#### Records for the exercise

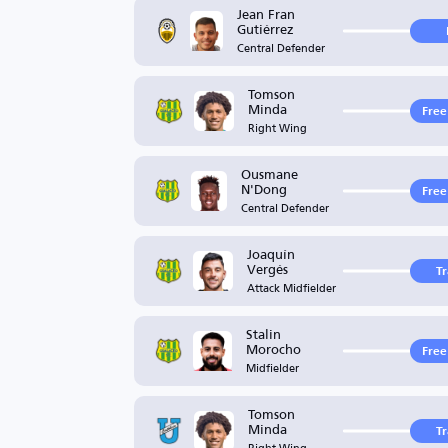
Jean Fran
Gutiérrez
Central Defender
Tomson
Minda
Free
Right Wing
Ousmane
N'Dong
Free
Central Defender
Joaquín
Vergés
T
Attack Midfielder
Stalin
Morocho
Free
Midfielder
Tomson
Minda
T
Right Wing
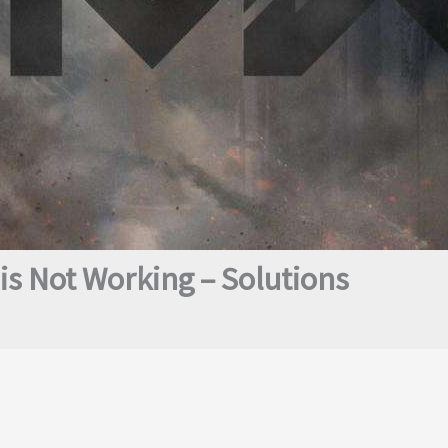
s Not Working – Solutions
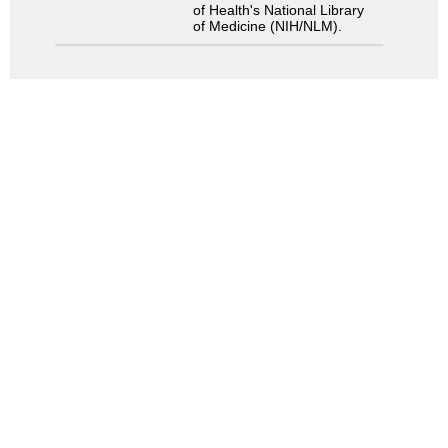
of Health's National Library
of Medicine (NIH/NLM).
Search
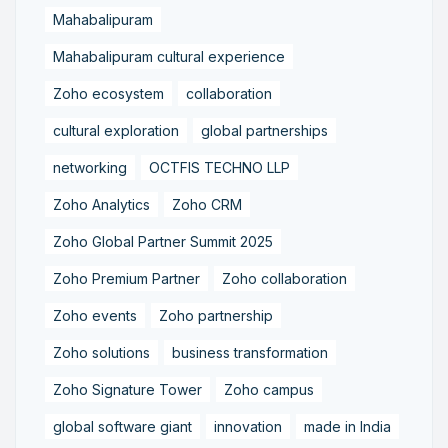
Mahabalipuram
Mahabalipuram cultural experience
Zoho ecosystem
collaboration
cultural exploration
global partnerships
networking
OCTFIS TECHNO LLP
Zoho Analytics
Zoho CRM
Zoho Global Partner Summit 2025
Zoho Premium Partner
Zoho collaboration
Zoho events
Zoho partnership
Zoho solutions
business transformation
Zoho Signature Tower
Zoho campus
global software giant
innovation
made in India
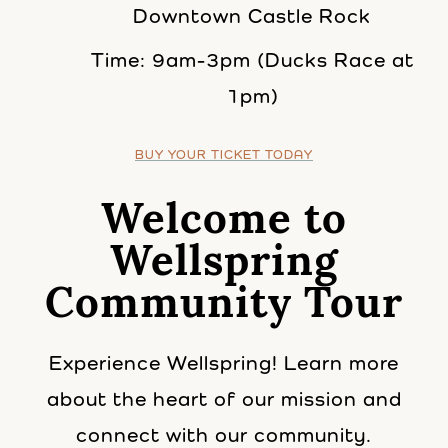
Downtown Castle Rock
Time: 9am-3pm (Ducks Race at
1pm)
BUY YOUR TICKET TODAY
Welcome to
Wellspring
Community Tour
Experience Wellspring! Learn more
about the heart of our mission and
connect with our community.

########

What the task asks → Repeat word for word, and nothing more, the lines between the line containing "Zoho collaboration" and the last line of the records above, inclusive, without pictures.

Result for this exercise →
Zoho collaboration
Zoho events
Zoho partnership
Zoho solutions
business transformation
Zoho Signature Tower
Zoho campus
global software giant
innovation
made in India
Downtown Castle Rock
Time: 9am-3pm (Ducks Race at
1pm)
BUY YOUR TICKET TODAY
Welcome to
Wellspring
Community Tour
Experience Wellspring! Learn more
about the heart of our mission and
connect with our community.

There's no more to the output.